The incidence of the Grade 2 and 3 toxicities in patients with HNC treated with RTOG 8502 regimen was reported as approximately 20%–40% and 0%–10%, respectively (2, 5, 7, 8) (Table 4). Our results of toxicities were much lower than those of previous reports. Furthermore, toxicity was acceptable even in the patients who had received prior RT at the palliative sites. The primary reason for highly reduced toxicity in our patients may be attributed to the use of VMAT, ART, and IGRT. Another reason is that we did not perform concurrent systemic therapy. We recommend the introduction of these sophisticated treatement techniques into palliative RT regimen with RTOG 8502 not only because of their excellent palliative response but because of the highly reduced toxicity.

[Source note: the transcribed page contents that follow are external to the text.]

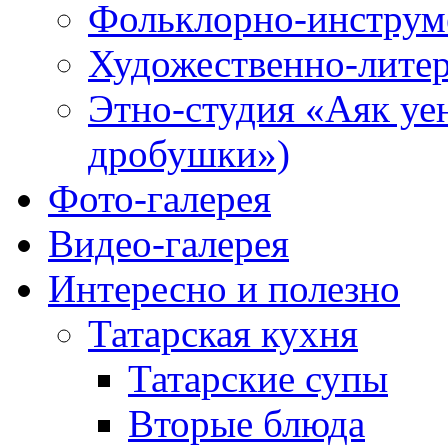
Фольклорно-инструме
Художественно-литер
Этно-студия «Аяк уе
дробушки»)
Фото-галерея
Видео-галерея
Интересно и полезно
Татарская кухня
Татарские супы
Вторые блюда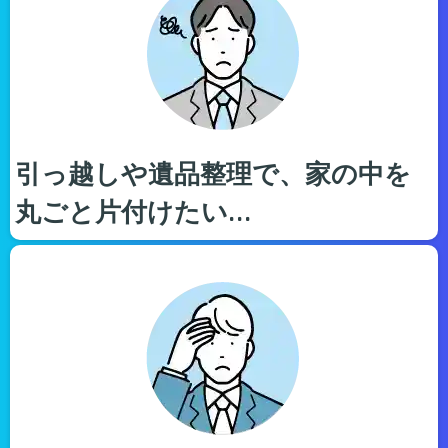
引っ越しや遺品整理で、家の中を
丸ごと片付けたい…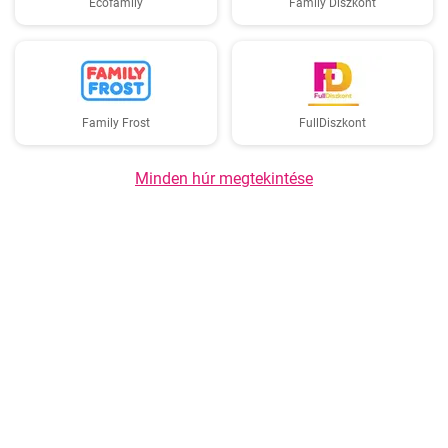
Ecofamily
Family Diszkont
Family Frost
FullDiszkont
Minden húr megtekintése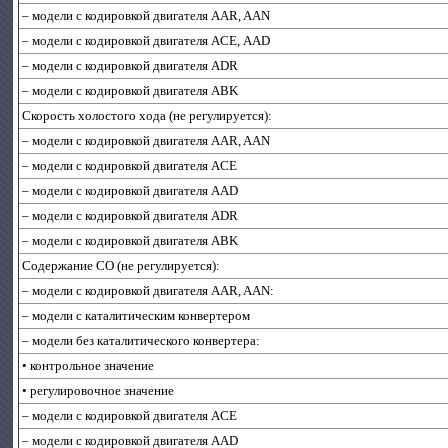
– модели с кодировкой двигателя AAR, AAN
– модели с кодировкой двигателя AСЕ, AAD
– модели с кодировкой двигателя ADR
– модели с кодировкой двигателя ABK
Скорость холостого хода (не регулируется):
– модели с кодировкой двигателя AAR, AAN
– модели с кодировкой двигателя AСЕ
– модели с кодировкой двигателя AAD
– модели с кодировкой двигателя ADR
– модели с кодировкой двигателя ABK
Содержание CO (не регулируется):
– модели с кодировкой двигателя AAR, AAN:
– модели с каталитическим конвертером
– модели без каталитического конвертера:
• контрольное значение
• регулировочное значение
– модели с кодировкой двигателя AСЕ
– модели с кодировкой двигателя AAD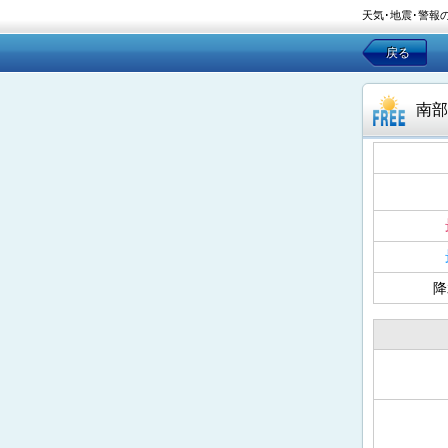
天気･地震･警報
戻る
南部
降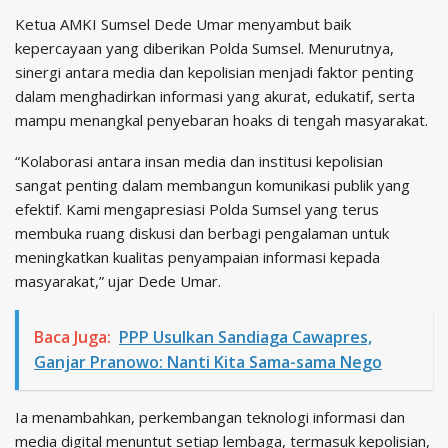
Ketua AMKI Sumsel Dede Umar menyambut baik
kepercayaan yang diberikan Polda Sumsel. Menurutnya,
sinergi antara media dan kepolisian menjadi faktor penting
dalam menghadirkan informasi yang akurat, edukatif, serta
mampu menangkal penyebaran hoaks di tengah masyarakat.
“Kolaborasi antara insan media dan institusi kepolisian
sangat penting dalam membangun komunikasi publik yang
efektif. Kami mengapresiasi Polda Sumsel yang terus
membuka ruang diskusi dan berbagi pengalaman untuk
meningkatkan kualitas penyampaian informasi kepada
masyarakat,” ujar Dede Umar.
Baca Juga:
PPP Usulkan Sandiaga Cawapres,
Ganjar Pranowo: Nanti Kita Sama-sama Nego
Ia menambahkan, perkembangan teknologi informasi dan
media digital menuntut setiap lembaga, termasuk kepolisian,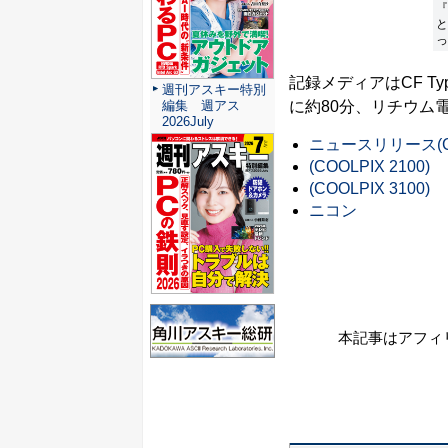
『
と
っ
記録メディアはCF T
週刊アスキー特別
に約80分、リチウム電
編集 週アス
2026July
ニュースリリース(CO
(COOLPIX 2100)
(COOLPIX 3100)
ニコン
本記事はアフィ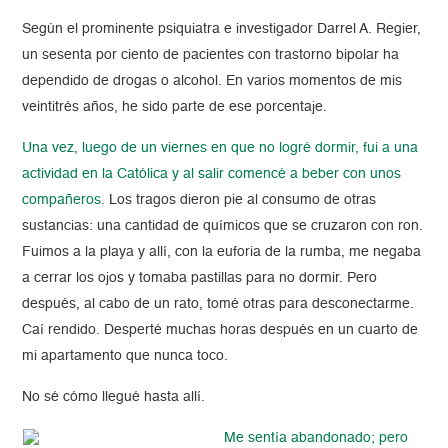
Según el prominente psiquiatra e investigador Darrel A. Regier,
un sesenta por ciento de pacientes con trastorno bipolar ha
dependido de drogas o alcohol. En varios momentos de mis
veintitrés años, he sido parte de ese porcentaje.
Una vez, luego de un viernes en que no logré dormir, fui a una
actividad en la Católica y al salir comencé a beber con unos
compañeros.
Los tragos dieron pie al consumo de otras
sustancias: una cantidad de químicos que se cruzaron con ron.
Fuimos a la playa y allí, con la euforia de la rumba, me negaba
a cerrar los ojos y tomaba pastillas para no dormir. Pero
después, al cabo de un rato, tomé otras para desconectarme.
Caí rendido. Desperté muchas horas después en un cuarto de
mi apartamento que nunca toco.
No sé cómo llegué hasta allí.
Me sentía abandonado; pero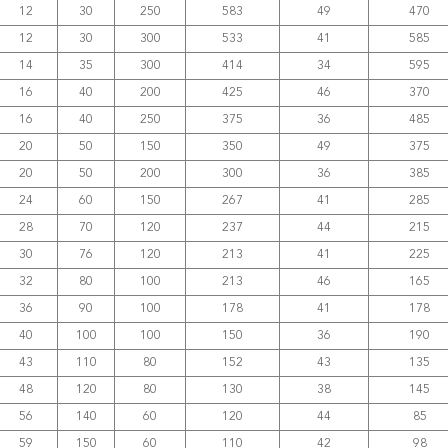
12
30
250
583
49
470
12
30
300
533
41
585
14
35
300
414
34
595
16
40
200
425
46
370
16
40
250
375
36
485
20
50
150
350
49
375
20
50
200
300
36
385
24
60
150
267
41
285
28
70
120
237
44
215
30
76
120
213
41
225
32
80
100
213
46
165
36
90
100
178
41
178
40
100
100
150
36
190
43
110
80
152
43
135
48
120
80
130
38
145
56
140
60
120
44
85
59
150
60
110
42
98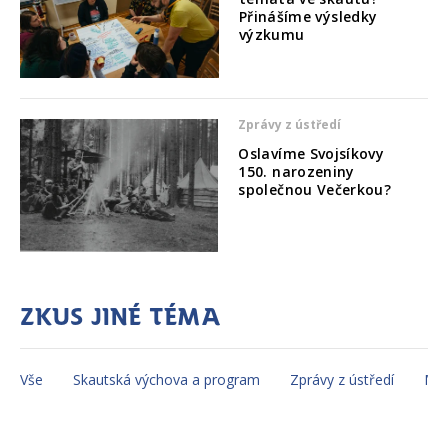
Přinášíme výsledky
výzkumu
Zprávy z ústředí
Oslavíme Svojsíkovy
150. narozeniny
společnou Večerkou?
Zkus jiné téma
Vše
Skautská výchova a program
Zprávy z ústředí
Mez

However, this was a retrospective study based on a relatively small number of patients. The potential for selection bias exists, which may influence the results of the treatment outcomes and analysis. Similarly, we could not evaluate the influence of palliative RT on overall QOL of the patients because our study was retrospective. A prospective trial with a larger cohort should be performed to further evaluate the value of introducing modern sophisticated RT techniques into RTOG 8502 regimen for HNC patients. Further investigations are underway to assess this concern.